===== DATA IN THIS EXERCISE =====

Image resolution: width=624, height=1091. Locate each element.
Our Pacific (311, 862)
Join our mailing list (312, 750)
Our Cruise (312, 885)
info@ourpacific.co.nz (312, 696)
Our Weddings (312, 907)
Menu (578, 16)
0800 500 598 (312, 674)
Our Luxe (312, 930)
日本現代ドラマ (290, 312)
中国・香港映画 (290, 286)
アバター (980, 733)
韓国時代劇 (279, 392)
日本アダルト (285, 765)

=====
===== DATA IN THIS EXERCISE =====

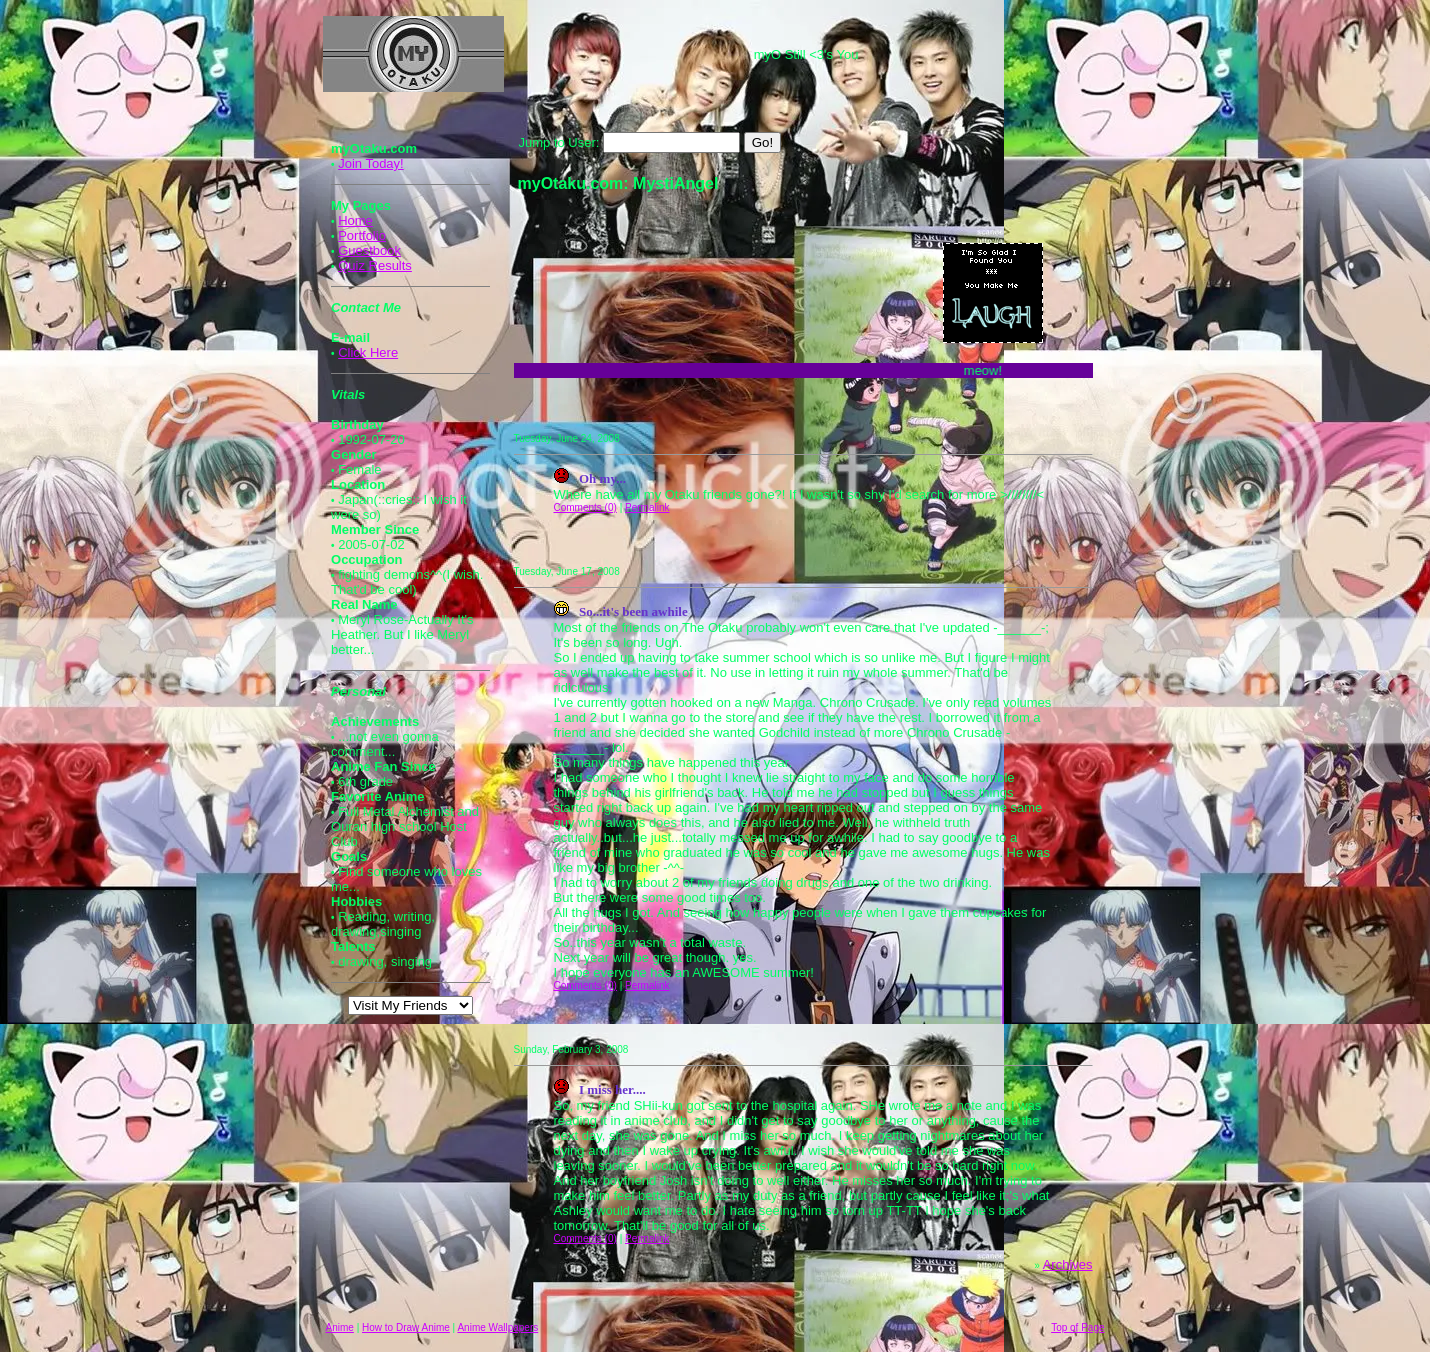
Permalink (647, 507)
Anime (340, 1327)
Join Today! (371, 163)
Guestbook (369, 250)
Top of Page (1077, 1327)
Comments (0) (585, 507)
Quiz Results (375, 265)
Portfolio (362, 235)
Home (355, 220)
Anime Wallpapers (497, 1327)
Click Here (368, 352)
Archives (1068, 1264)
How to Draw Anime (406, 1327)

=====
===== DATA IN THIS EXERCISE =====

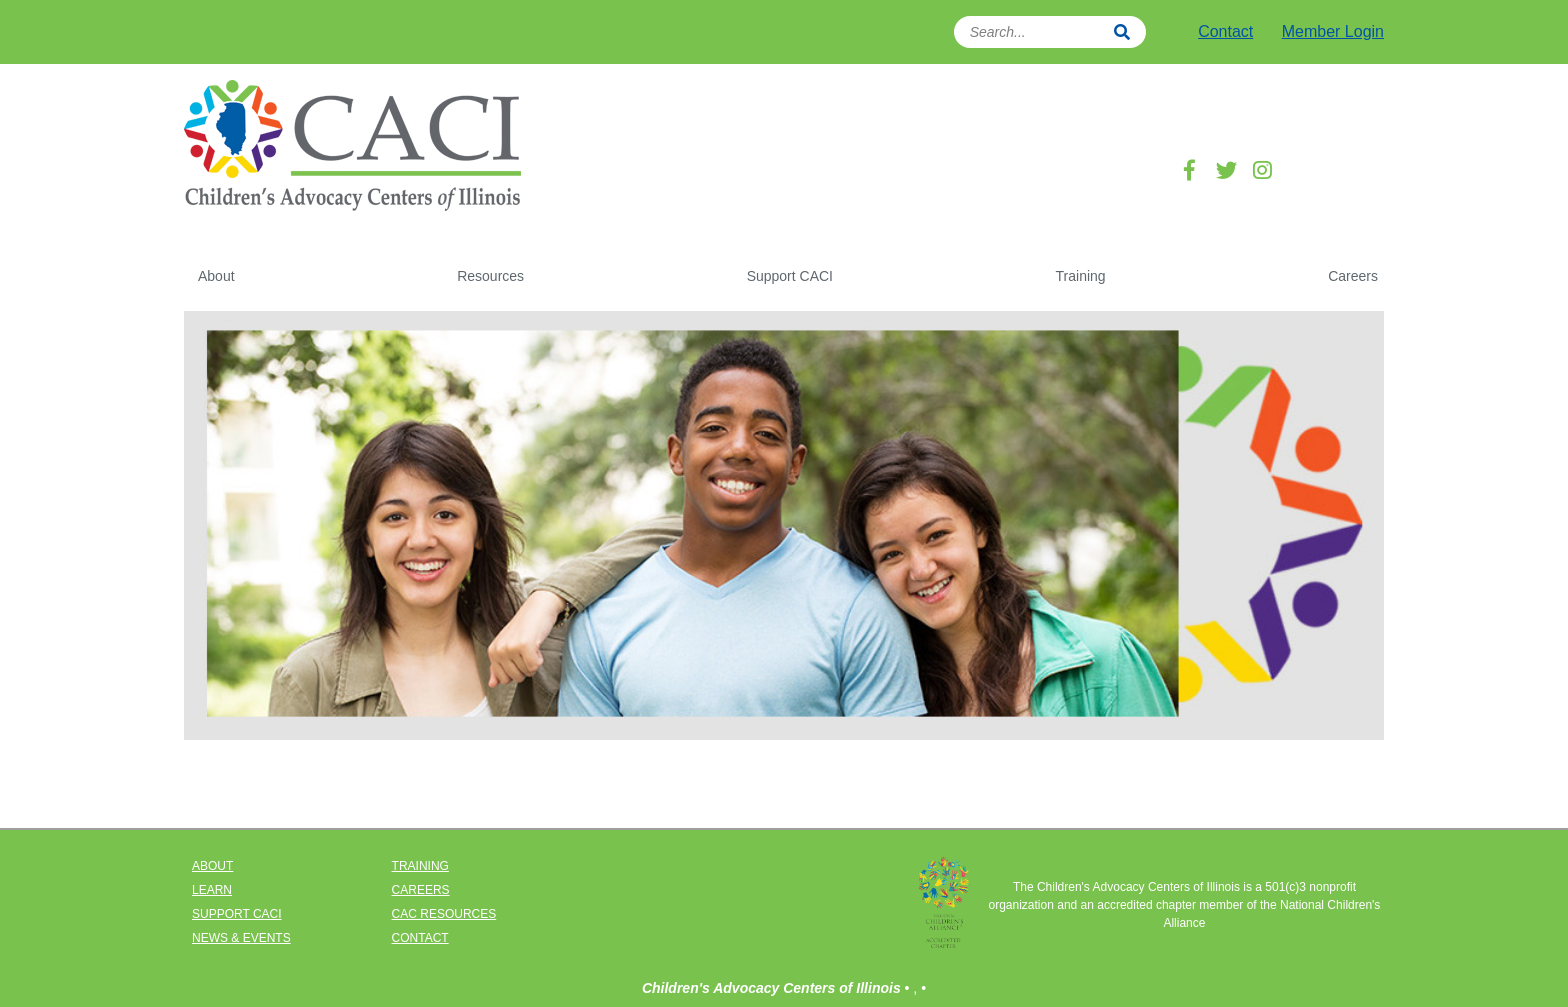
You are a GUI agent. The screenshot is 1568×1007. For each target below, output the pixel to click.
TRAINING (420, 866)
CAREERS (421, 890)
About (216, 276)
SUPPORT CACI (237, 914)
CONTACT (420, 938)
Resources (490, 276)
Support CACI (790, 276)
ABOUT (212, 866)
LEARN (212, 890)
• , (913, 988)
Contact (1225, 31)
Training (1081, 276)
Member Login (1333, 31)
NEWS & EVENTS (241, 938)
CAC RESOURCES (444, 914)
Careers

=====

▶ WORK TASK: Set down, exactly as they appear above, all lines from the one that has "Quiz Results (375, 265)" down to the one that has "How to Draw Anime (406, 1327)", including those two and no others.

▶ EXPECTED OUTPUT:
Quiz Results (375, 265)
Portfolio (362, 235)
Home (355, 220)
Anime Wallpapers (497, 1327)
Click Here (368, 352)
Archives (1068, 1264)
How to Draw Anime (406, 1327)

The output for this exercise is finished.